Bioresorbable scaffolds are here, please handle with care




Summer 2016 carried exciting news for bioresorbable scaffold (BRS) technology. On July 5, the US Food and Drug Administration (FDA) approved the Absorb GT1 (Abbott Vascular) poly(L-lactide) (PLLA)-based BRS for marketing in the United States. Three weeks earlier on June 15, the CE Mark for marketing in Europe was granted for Magmaris (Biotronik), the first metallic bioresorbable Magnesium-based scaffold. These approvals represent important milestones in the development of coronary BRS technology following nearly two decades of research and development from bench to bed. By now, the sponsors of these devices have begun their commercial launch with emphasis on training and education and strict adherence to the instruction for use (IFU) as stated in their approval documents.


In November 2015, I wrote an editorial in this journal entitled “Why Bioresorbable Vascular Scaffold Should Be Approved for Marketing in the United States” . The main arguments for approval were based on extensive preclinical and bench testing and data driven from the pivotal trial of ABSORB III , which met the endpoints of noninferiority to the best-in-class second-generation drug-eluting stents (DES). In addition, by that time there were over 100,000 implantations of Absorb outside of the United States, and the data from the post-marketing studies were reassuring. Finally, patients and physicians desired a BRS that would substitute a permanent metallic implant in the coronary arteries. On March 15, the FDA advisory panel gave near-unanimous support for approval of the Absorb GT1 Bioresorbable Vascular Scaffold (BVS) System. Following the sponsor and FDA presentations, testimonials from patients and physicians, and the sponsor commitment to conduct a robust post-marketing study, the panel deliberated and voted on the safety (9 yes, 1 no), efficacy (10 yes, 0 no), and risk/benefit profile (9 yes, 1 abstain) .

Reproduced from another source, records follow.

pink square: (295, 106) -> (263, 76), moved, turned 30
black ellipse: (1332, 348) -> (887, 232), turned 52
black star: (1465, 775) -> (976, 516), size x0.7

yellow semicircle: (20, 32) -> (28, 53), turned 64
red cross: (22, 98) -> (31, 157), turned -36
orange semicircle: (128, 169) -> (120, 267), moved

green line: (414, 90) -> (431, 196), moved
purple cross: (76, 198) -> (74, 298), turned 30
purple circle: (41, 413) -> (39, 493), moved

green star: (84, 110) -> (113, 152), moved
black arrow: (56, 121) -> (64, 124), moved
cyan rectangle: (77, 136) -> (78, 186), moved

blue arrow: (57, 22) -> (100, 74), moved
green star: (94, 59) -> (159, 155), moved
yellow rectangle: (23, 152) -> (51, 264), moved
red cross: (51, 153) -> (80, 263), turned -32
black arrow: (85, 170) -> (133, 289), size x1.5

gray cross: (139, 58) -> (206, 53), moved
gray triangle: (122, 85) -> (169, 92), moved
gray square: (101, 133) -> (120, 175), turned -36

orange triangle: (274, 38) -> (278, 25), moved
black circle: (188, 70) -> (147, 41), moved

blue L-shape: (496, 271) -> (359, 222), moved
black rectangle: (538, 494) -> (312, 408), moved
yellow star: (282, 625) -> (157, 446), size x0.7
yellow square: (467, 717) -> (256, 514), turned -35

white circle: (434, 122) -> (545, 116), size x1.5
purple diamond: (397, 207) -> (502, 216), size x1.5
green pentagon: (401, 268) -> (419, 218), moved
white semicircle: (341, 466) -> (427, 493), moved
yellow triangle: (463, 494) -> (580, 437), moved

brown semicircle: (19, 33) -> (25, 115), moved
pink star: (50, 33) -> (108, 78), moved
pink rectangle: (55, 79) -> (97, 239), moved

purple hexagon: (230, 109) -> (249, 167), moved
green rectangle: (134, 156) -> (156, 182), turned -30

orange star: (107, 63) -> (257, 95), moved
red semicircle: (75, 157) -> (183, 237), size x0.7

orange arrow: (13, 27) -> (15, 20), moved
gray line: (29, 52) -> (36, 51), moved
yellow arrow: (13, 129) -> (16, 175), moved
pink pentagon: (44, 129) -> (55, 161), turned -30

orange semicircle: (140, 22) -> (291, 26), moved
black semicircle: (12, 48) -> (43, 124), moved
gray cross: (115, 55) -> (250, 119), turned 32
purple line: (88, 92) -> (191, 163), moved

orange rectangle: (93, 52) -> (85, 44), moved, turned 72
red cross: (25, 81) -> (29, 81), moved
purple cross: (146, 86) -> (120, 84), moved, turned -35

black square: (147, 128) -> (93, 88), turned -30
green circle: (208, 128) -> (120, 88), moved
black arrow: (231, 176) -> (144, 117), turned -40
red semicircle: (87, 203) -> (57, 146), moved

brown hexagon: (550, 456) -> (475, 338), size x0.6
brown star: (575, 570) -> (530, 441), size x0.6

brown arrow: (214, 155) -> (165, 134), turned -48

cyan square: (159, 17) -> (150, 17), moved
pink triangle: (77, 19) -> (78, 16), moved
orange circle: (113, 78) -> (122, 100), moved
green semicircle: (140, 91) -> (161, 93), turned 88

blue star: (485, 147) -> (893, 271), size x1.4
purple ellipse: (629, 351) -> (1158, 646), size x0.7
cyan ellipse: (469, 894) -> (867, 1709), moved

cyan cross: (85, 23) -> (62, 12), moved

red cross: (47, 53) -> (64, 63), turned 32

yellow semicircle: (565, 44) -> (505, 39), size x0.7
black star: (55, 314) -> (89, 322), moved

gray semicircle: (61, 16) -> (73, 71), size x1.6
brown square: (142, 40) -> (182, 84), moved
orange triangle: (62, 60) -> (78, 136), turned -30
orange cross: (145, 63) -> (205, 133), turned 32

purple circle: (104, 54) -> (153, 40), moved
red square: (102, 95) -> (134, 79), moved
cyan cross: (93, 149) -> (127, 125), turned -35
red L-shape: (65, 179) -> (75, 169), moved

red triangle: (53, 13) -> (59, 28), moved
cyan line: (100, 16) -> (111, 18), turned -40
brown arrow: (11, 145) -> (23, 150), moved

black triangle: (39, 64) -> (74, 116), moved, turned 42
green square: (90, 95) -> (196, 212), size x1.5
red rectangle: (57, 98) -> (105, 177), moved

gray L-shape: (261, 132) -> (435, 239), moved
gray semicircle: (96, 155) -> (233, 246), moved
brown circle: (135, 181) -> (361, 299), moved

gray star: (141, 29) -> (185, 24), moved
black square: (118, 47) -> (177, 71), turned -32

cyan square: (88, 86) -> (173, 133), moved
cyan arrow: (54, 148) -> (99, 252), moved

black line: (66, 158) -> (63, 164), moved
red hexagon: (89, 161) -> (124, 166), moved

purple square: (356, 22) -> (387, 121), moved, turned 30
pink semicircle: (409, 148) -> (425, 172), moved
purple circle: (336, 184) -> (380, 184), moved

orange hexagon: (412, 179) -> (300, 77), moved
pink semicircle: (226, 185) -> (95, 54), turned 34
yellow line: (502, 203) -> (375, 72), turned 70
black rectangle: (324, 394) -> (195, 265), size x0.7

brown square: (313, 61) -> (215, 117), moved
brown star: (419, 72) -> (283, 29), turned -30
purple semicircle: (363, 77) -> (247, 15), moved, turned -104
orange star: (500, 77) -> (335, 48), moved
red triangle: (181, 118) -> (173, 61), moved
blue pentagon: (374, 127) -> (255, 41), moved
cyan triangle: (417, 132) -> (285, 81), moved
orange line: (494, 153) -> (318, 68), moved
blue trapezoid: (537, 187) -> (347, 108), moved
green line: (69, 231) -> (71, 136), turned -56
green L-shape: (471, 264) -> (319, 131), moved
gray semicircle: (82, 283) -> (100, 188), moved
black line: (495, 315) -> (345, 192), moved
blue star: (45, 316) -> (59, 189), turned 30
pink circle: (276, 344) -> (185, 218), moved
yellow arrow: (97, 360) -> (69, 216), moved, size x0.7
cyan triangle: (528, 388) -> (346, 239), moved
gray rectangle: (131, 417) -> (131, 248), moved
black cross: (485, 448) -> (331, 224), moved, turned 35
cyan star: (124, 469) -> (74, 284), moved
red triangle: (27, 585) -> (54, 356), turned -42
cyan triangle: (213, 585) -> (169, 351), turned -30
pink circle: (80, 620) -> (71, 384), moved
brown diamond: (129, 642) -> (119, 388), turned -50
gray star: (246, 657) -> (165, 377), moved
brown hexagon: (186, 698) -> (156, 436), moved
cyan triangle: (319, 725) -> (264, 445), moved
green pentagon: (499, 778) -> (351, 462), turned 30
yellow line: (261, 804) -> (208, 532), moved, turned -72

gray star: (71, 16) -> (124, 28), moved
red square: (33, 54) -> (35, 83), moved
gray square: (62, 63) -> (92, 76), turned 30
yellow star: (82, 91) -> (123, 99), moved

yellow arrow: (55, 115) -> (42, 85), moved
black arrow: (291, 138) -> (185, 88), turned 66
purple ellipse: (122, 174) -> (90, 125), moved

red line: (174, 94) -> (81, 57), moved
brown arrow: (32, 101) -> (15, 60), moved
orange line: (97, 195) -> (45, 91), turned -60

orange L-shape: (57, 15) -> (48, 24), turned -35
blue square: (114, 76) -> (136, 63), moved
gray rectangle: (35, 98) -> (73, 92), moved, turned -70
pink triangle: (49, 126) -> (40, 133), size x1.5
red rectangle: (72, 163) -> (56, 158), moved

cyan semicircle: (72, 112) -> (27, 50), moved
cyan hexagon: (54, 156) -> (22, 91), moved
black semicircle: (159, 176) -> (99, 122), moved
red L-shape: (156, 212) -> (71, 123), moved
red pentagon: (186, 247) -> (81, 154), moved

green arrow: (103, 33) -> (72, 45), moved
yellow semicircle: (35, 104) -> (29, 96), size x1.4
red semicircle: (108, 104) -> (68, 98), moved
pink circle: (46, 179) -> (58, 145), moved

Among the concerns regarding the approval was the numerically higher rate of scaffold thrombosis and myocardial infarction when compared to the DES XIENCE (Abbott Vascular). Because most of the scaffold thrombosis occurred in the small vessel cohort, the sponsor proposed adding a warning to the label against implanting a BVS in vessels with a reference vessel diameter of <2.5 mm and a precaution statement strongly recommending online quantitative coronary angiography or intravascular imaging for small vessels visually assessed as ≤2.75 mm. Indeed, this proposal was adopted in the IFU as a warning that states: “In small vessels (visually assessed reference vessel diameter ≤2.75 mm), online quantitative coronary angiography or intravascular imaging with intravascular ultrasound or optical coherence tomography is strongly recommended to accurately measure and confirm appropriate vessel sizing. If quantitative imaging determines a vessel size <2.5 mm, do not implant the Absorb GT1 BVS.” To mitigate the risk of scaffold thrombosis, the IFU warning section states that “judicious selection of patients is necessary, since the use of this device carries the associated risk of scaffold thrombosis, vascular complications, and/or bleeding events.” Other warnings in the IFU relate to adequate lesion preparation and sizing. In addition, it is strongly recommended “to achieve a residual stenosis between 20% and 40% after pre-dilatation to enable successful delivery and full expansion of the scaffold and to ensure that the scaffold is not post-dilated beyond the allowable expansion limits” to minimize damage to the scaffold. Clearly, these IFU warnings and precautions related to the device are evidence that the Absorb GT1 is a unique device and not just another metallic stent. Caution should be exercised in patient and lesion selection and in handling the device with the appropriate implantation technique .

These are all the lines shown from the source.